The core technical pain point was a complete lack of visibility into the user journey. Our iOS application, built on React Native, uses Valtio for state management. Users would report intermittent failures or extreme latency, and our support teams were flying blind. We had backend logs from our Sanic services and client-side error reports, but they were disjointed silos of information. Correlating a specific user’s sequence of UI interactions—represented by rapid-fire Valtio state changes—with a subsequent backend error or slow API response was impossible. We were debugging with anecdotes instead of data. The goal was to build a system that could trace a single logical operation from the moment a user taps a button on their iPhone, through the corresponding Valtio state mutation, across the network to our Sanic API, and finally visualize the entire distributed trace, including associated logs, in one unified Datadog view.
Our initial concept revolved around creating a high-fidelity, context-aware observability pipeline. Technology selection was driven by this requirement and our existing stack.
- Sanic: Chosen for its high-throughput, async capabilities, which are essential for our real-time features. Any observability solution had to integrate seamlessly with its event loop without introducing significant blocking I/O.
- Valtio: Its proxy-based architecture was the linchpin of our client-side strategy. Unlike other state managers, Valtio allows for transparent interception of state mutations. We theorized we could wrap the state proxy to automatically generate trace spans for critical user interactions without littering the UI code with manual instrumentation calls.
- Fluentd: In a production environment, having our Sanic application send logs directly to the Datadog API introduces unacceptable coupling and risk. A network blip or a rate-limiting issue at the Datadog endpoint could block our web workers or cause log loss. Fluentd serves as a robust, asynchronous, and persistent buffer. It runs as a sidecar or daemon, accepts logs over a local network socket, and handles the complexities of batching, retrying, and forwarding to Datadog. This decouples the application’s lifecycle from the logging backend’s availability.

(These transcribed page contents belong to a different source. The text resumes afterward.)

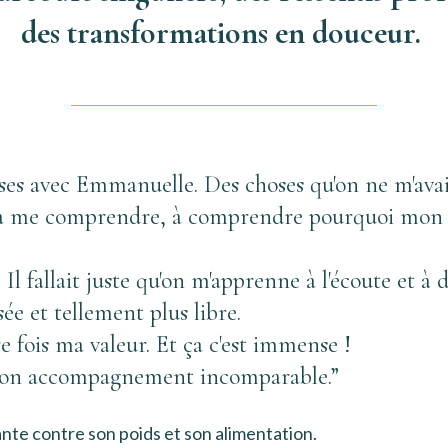
des transformations en douceur. 
oses avec Emmanuelle. Des choses qu'on ne m'avait
 à me comprendre, à comprendre pourquoi mon su
 fallait juste qu'on m'apprenne à l'écoute et à di
e et tellement plus libre. 
e fois ma valeur. Et ça c'est immense !
son accompagnement incomparable.
”
ante contre son poids et son alimentation. 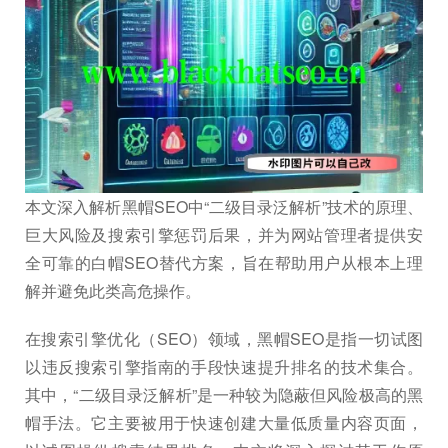
本文深入解析黑帽SEO中“二级目录泛解析”技术的原理、
巨大风险及搜索引擎惩罚后果，并为网站管理者提供安
全可靠的白帽SEO替代方案，旨在帮助用户从根本上理
解并避免此类高危操作。
在搜索引擎优化（SEO）领域，黑帽SEO是指一切试图
以违反搜索引擎指南的手段快速提升排名的技术集合。
其中，“二级目录泛解析”是一种较为隐蔽但风险极高的黑
帽手法。它主要被用于快速创建大量低质量内容页面，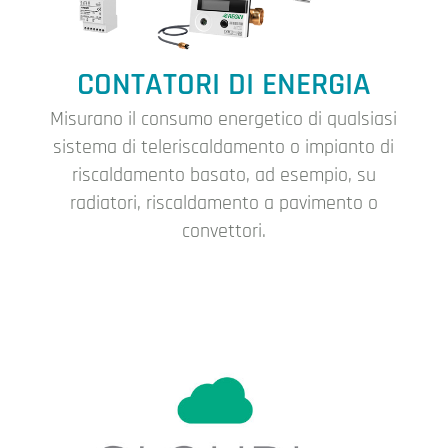
CONTATORI DI ENERGIA
Misurano il consumo energetico di qualsiasi
sistema di teleriscaldamento o impianto di
riscaldamento basato, ad esempio, su
radiatori, riscaldamento a pavimento o
convettori.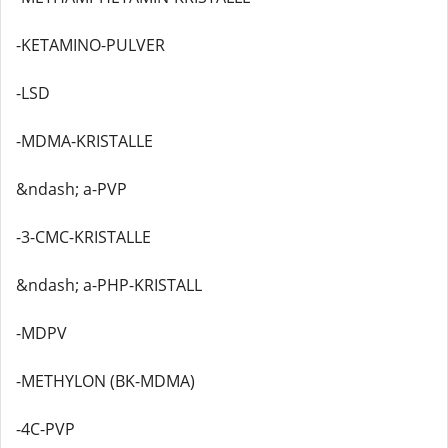
-KETAMINO-PULVER
-LSD
-MDMA-KRISTALLE
&ndash; a-PVP
-3-CMC-KRISTALLE
&ndash; a-PHP-KRISTALL
-MDPV
-METHYLON (BK-MDMA)
-4C-PVP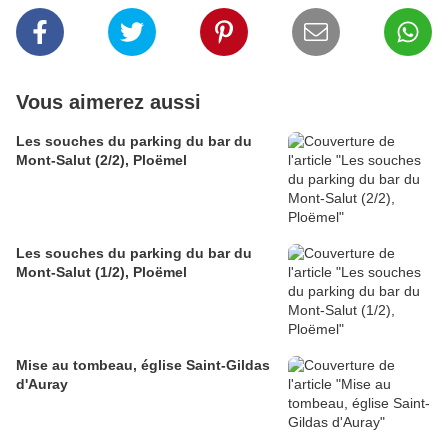
Vous aimerez aussi
Les souches du parking du bar du
Mont-Salut (2/2), Ploëmel
Les souches du parking du bar du
Mont-Salut (1/2), Ploëmel
Mise au tombeau, église Saint-Gildas
d'Auray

- Datadog: We needed a platform that could ingest and correlate three distinct data types: Real User Monitoring (RUM) events from the iOS client, APM traces from the Sanic backend, and structured logs from Fluentd. Datadog’s ability to automatically link these via trace and span IDs was the primary reason for its selection.
The implementation began with the backend, establishing a solid foundation for tracing and structured logging.
1. Sanic Backend Instrumentation and Structured Logging
The first step is to configure the Sanic application to participate in distributed tracing and to emit logs in a structured JSON format that includes tracing identifiers.
We use ddtrace-py
for automatic instrumentation and structlog
for flexible, structured logging. The key is to configure structlog
to automatically inject the active Datadog trace and span IDs into every log record.
# file: sanic_app/app.py
import asyncio
import logging
import sys
from os import getenv
from sanic import Sanic, response
from sanic.log import logger
import structlog
from ddtrace import patch_all, tracer
from ddtrace.contrib.sanic import TracingSanic
# --- Datadog Configuration ---
# In a real project, these would come from environment variables.
# DD_AGENT_HOST, DD_LOGS_INJECTION=true, DD_SERVICE, DD_ENV
patch_all()
# --- Structlog Configuration ---
# This setup is critical for connecting logs to traces in Datadog.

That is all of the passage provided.